Et puis, Olivier, c’est le chouchou des artistes tendance, sensibles, eux aussi, à la régularisation des sans-papiers. Surtout qu’eux, les artistes, ils sont pour le protectionnisme et pour les quotas, mais seulement pour eux. Ils sont contre la concurrence non régulée des œuvres américaines, pour sauver la production française (ils ont raison), mais se moquent que le capitalisme utilise les sans-papiers contre les travailleurs français et étrangers en situation régulière (rappelons que plus de 15% de ces derniers sont au chômage).

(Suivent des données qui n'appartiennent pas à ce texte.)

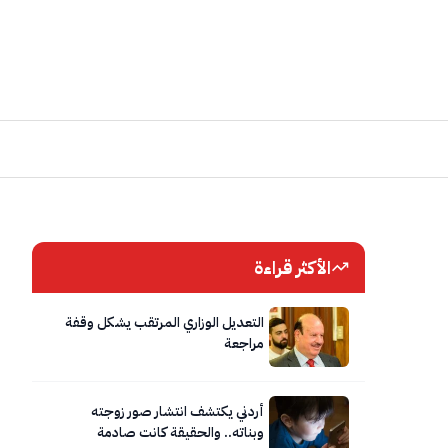
الأكثر قراءة
التعديل الوزاري المرتقب يشكل وقفة
مراجعة
أردني يكتشف انتشار صور زوجته
وبناته.. والحقيقة كانت صادمة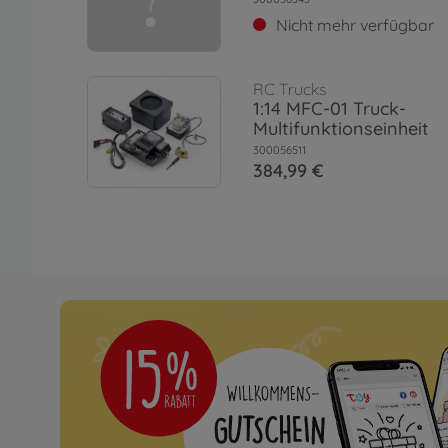
Nicht mehr verfügbar
RC Trucks
1:14 MFC-01 Truck-
Multifunktionseinheit
300056511
384,99 €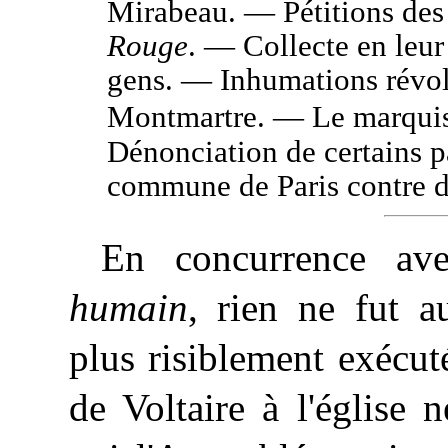
Mirabeau. — Pétitions des 
Rouge
. — Collecte en leur
gens. — Inhumations révol
Montmartre. — Le marquis
Dénonciation de certains pâ
commune de Paris contre de
En concurrence av
humain
, rien ne fut a
plus risiblement exécut
de Voltaire à l'église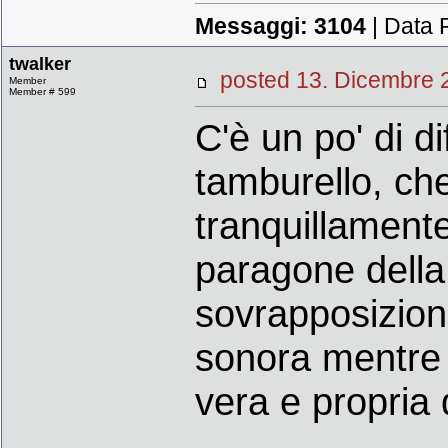
Messaggi:
3104
| Data 
twalker
posted 13. Dicembr
Member
Member # 599
C'è un po' di d
tamburello, ch
tranquillamente
paragone della 
sovrapposizione
sonora mentre 
vera e propria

Sur la laïcité, que Sarkozy entend brader, là encore, Olivier et les siens sont une aubaine : ils défendent le voile à l’école, et sont contre la persécution de la religion des pauvres, l’islam. La laïcité, c’est le Vatican, mais pas touche à Ramadan ou au Hezbollah ! Parfait pour la laïcité positive de Sarkozy et le financement des mosquées. En plus, ils manifestent avec les islamistes, à la première occasion, pour défendre la Palestine ou le Liban de l’agression sioniste. Quand l’internationalisme prolétarien s’allie avec l’internationalisme islamiste, le système frétille de plaisir, c’est que la Révolution socialiste est bien loin.

Donc, Olivier chez Drucker, c’est une consécration méritée, ce sont plutôt les beaux quartiers qui votent pour le facteur, pas les classes populaires. Tant pis si toute une partie de la gauche et l’extrême gauche racontent qu’on est en dictature sarkoziste, certains parlent même du président de la République comme d’un pétainiste, rien de moins. Heureusement, le ridicule ne tue pas.

Toute cette bobocratie qui se croit en « résistance » contre la dictature sarkozienne, et dont les dirigeants pérorent sur les plateaux de télévision, ferait bien de s’interroger sur la différence de traitement médiatique, sous la Sarkozie, entre le chouchou des médias, Olivier Besancenot, et un républicain comme Nicolas Dupont-Aignan, voire, dans un autre reglistre, les représentants du Parti des Travailleurs, qui paraissent les derniers à ennuyer encore un peu le système, en ne se montrant pas des européistes béats, et en parlant encore République sociale, Nation, et laïcité.